- [Brief] Exact copy, pictures excluded: write out every line below.

[Stored data entries]
+-------+
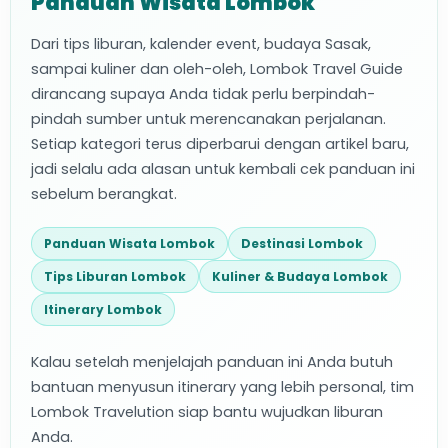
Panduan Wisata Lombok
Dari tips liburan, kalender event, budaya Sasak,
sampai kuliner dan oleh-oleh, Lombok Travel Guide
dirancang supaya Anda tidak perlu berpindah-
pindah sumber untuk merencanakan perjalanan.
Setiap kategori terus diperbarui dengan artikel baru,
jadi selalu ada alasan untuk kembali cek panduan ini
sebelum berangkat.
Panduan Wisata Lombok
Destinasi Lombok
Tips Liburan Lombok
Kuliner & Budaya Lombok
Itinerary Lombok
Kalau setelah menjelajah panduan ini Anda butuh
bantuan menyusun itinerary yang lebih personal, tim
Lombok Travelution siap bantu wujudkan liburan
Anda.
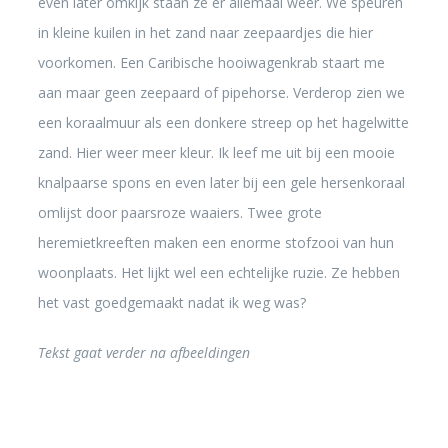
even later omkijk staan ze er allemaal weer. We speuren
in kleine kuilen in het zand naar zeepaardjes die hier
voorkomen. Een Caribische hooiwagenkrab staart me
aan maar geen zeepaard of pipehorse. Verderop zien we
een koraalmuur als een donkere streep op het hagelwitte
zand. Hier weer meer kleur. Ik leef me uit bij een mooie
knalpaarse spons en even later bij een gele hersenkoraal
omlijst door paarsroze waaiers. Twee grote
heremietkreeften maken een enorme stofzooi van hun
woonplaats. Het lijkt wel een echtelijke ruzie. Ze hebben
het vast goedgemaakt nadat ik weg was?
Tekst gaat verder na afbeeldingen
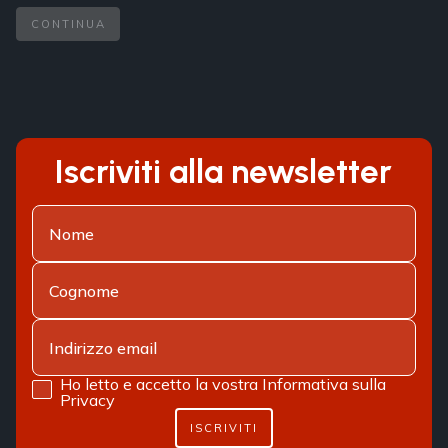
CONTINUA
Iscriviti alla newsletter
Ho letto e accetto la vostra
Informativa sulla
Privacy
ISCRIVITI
+-------+
- [Answer area]
Panduan Wisata Lombok
Dari tips liburan, kalender event, budaya Sasak,
sampai kuliner dan oleh-oleh, Lombok Travel Guide
dirancang supaya Anda tidak perlu berpindah-
pindah sumber untuk merencanakan perjalanan.
Setiap kategori terus diperbarui dengan artikel baru,
jadi selalu ada alasan untuk kembali cek panduan ini
sebelum berangkat.
Panduan Wisata Lombok
Destinasi Lombok
Tips Liburan Lombok
Kuliner & Budaya Lombok
Itinerary Lombok
Kalau setelah menjelajah panduan ini Anda butuh
bantuan menyusun itinerary yang lebih personal, tim
Lombok Travelution siap bantu wujudkan liburan
Anda.
even later omkijk staan ze er allemaal weer. We speuren
in kleine kuilen in het zand naar zeepaardjes die hier
voorkomen. Een Caribische hooiwagenkrab staart me
aan maar geen zeepaard of pipehorse. Verderop zien we
een koraalmuur als een donkere streep op het hagelwitte
zand. Hier weer meer kleur. Ik leef me uit bij een mooie
knalpaarse spons en even later bij een gele hersenkoraal
omlijst door paarsroze waaiers. Twee grote
heremietkreeften maken een enorme stofzooi van hun
woonplaats. Het lijkt wel een echtelijke ruzie. Ze hebben
het vast goedgemaakt nadat ik weg was?
Tekst gaat verder na afbeeldingen
CONTINUA
Iscriviti alla newsletter
Ho letto e accetto la vostra
Informativa sulla
Privacy
ISCRIVITI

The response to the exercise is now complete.